NEW YORK – The Brooklyn Museum is preparing to give about 5,000 pre-Columbian artifacts in its collection to Costa Rica as part of a housekeeping move to trim its vast holdings.
The museum will initially give the National Museum of Costa Rica 983 ceramic vessels and figurines that were legally acquired by American railroad magnate and banana exporter Minor C. Keith in the late 1800s. It eventually will transfer the other 4,000 objects from the Keith collection, curator Nancy Rosoff said Thursday.
The New York museum will retain about 10 percent of the collection, including some of the more valuable objects, such as gold and jade figurines and pendants, Rosoff said.
The Central American nation has never claimed ownership to the works.
Costa Rica's Culture Minister, Manuel Obregon, said that its state regulatory agency, the National Insurance Institute, will pay for the packing and transportation costs of the first shipment, estimated at $59,000. Rosoff said that shipment may go out as early as next month.
"They will not initially exhibit them," Rosoff said of the Costa Rican museum. "They will go into storage so they can determine what they want to do with the collection."
The Brooklyn Museum had approached the Costa Rican museum about the collection several years ago, but did not get a response, possibly because "they may have had other financial considerations," said Rosoff. It then queried several American museums, none of which expressed interest. Last year, the museum again reached out to the National Museum of Costa Rica, and this time the offer was accepted.

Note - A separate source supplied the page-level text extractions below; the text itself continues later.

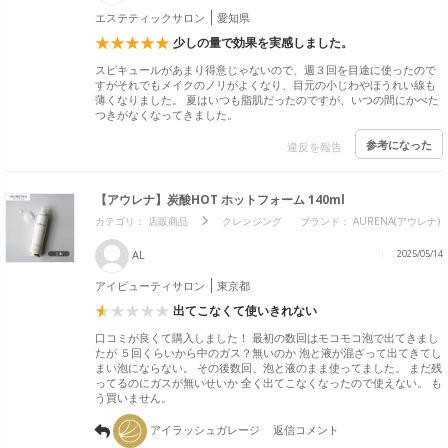
エステティックサロン
愛知県
少しの量で効果を実感しました。
スピキュールがあまり得意じゃないので、週３回を目途に使ったので
すがそれでもメイクのノリがよくなり、目元の小じわやほうれい線も
薄くなりました。 夏はいつも脂肌だったのですが、いつの間にかべた
つきがなくなってきました。
参考になった
違反を報告
【アウレナ】炭酸HOT ホットフォーム 140ml
カテゴリ：
店販商品
クレンジング
ブランド： AURENA(アウレナ)
AL
2025/05/14
アイビューティサロン
東京都
出てこなくて使いきれない
口コミが良くて購入しました！ 最初の数回はモコモコ泡で出てきまし
たが ５回くらいから中のガス？無いのか 泡と液が混ざって出てきてし
まい泡にならない。 その後数回、泡と液のまま使ってました。 まだ残
ってるのにガスが無いせいか 全く出てこなくなったので使えない。 も
う買いません。
アイラッシュガレージ
返信コメント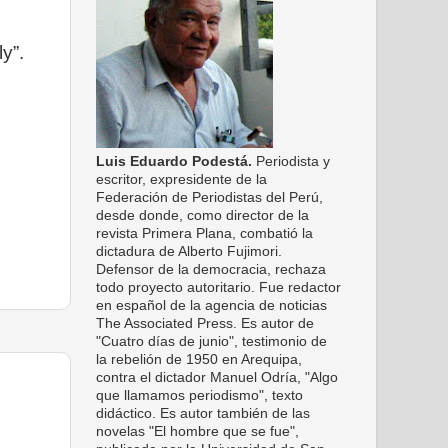
y”.
Luis Eduardo Podestá.
Periodista y
escritor, expresidente de la
Federación de Periodistas del Perú,
desde donde, como director de la
revista Primera Plana, combatió la
dictadura de Alberto Fujimori.
Defensor de la democracia, rechaza
todo proyecto autoritario. Fue redactor
en español de la agencia de noticias
The Associated Press. Es autor de
"Cuatro días de junio", testimonio de
la rebelión de 1950 en Arequipa,
contra el dictador Manuel Odría, "Algo
que llamamos periodismo", texto
didáctico. Es autor también de las
novelas "El hombre que se fue",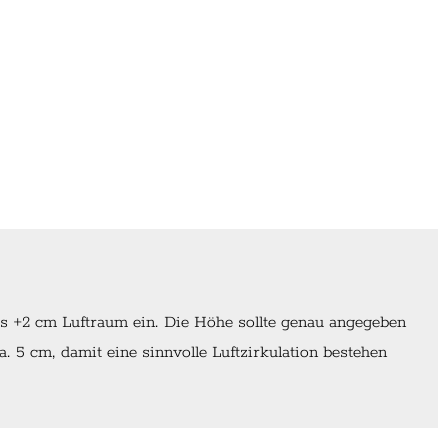
ls +2 cm Luftraum ein. Die Höhe sollte genau angegeben
 5 cm, damit eine sinnvolle Luftzirkulation bestehen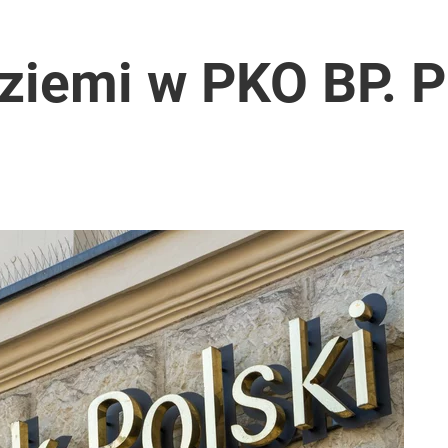
nad dwa miliony złotych
 ziemi w PKO BP. 
anipulują cenami nad morzem
o przekazują sobie nieruchomości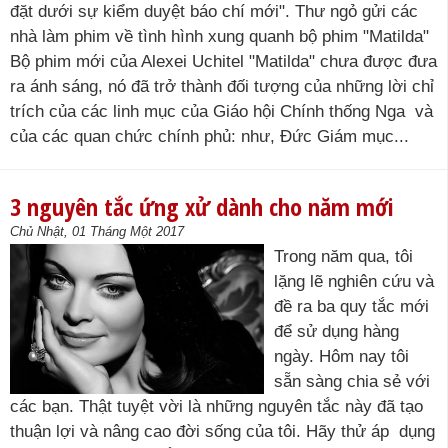
đặt dưới sự kiểm duyệt báo chí mới". Thư ngỏ gửi các
nhà làm phim về tình hình xung quanh bộ phim "Matilda"
Bộ phim mới của Alexei Uchitel "Matilda" chưa được đưa
ra ánh sáng, nó đã trở thành đối tượng của những lời chỉ
trích của các linh mục của Giáo hội Chính thống Nga và
của các quan chức chính phủ: như, Đức Giám mục...
3 nguyên tắc ứng xử dành cho năm mới
Chủ Nhật, 01 Tháng Một 2017
Trong năm qua, tôi
lặng lẽ nghiên cứu và
đề ra ba quy tắc mới
để sử dụng hàng
ngày. Hôm nay tôi
sẵn sàng chia sẻ với
các bạn. Thật tuyệt vời là những nguyên tắc này đã tạo
thuận lợi và nâng cao đời sống của tôi. Hãy thử áp dụng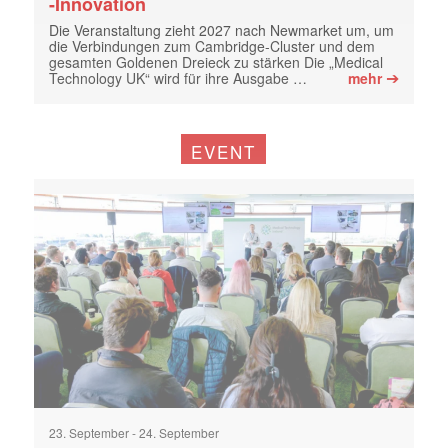
-Innovation
Die Veranstaltung zieht 2027 nach Newmarket um, um
die Verbindungen zum Cambridge-Cluster und dem
gesamten Goldenen Dreieck zu stärken Die „Medical
➔
Technology UK“ wird für ihre Ausgabe …
mehr
EVENT
23. September
-
24. September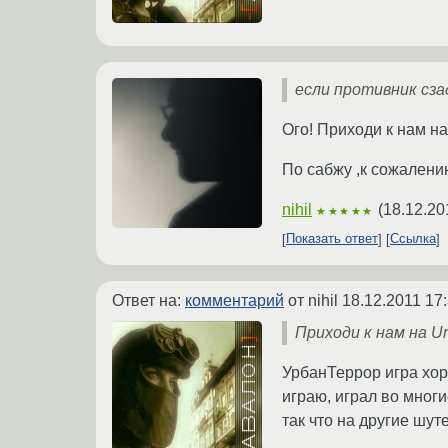
если противник сза
Ого! Приходи к нам на
По сабжу ,к сожалению
nihil
(
18.12.20
★★★★★
Показать ответ
Ссылка
Ответ на:
комментарий
от nihil
18.12.2011 17
Приходи к нам на Ur
УрбанТеррор игра хоро
играю, играл во многи
так что на другие шут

Keith was a native of Brooklyn who traveled to Costa Rica in 1871 to help build a railroad from Costa Rica's capital of San Jose to the Atlantic coast. While there, he became a big grower and exporter of bananas, establishing the United Fruit Company.
The Brooklyn Museum has never exhibited the Keith works, which Rosoff said are more appropriate for a museum that focuses on archaeology and anthropology.
The museum, one of the largest art institutions in the country, is in the process of surveying its entire collection of some 1 million objects spanning from ancient Egyptian masterpieces to contemporary art. Many go back to its founding in 1897 when it acquired a huge inventory of material that may no longer fit its mission as an art museum, said Rosoff.
In 2009, it transferred more than 23,000 of its late 19th to mid-20th century costumes to the Costume Institute of Metropolitan Museum of Art.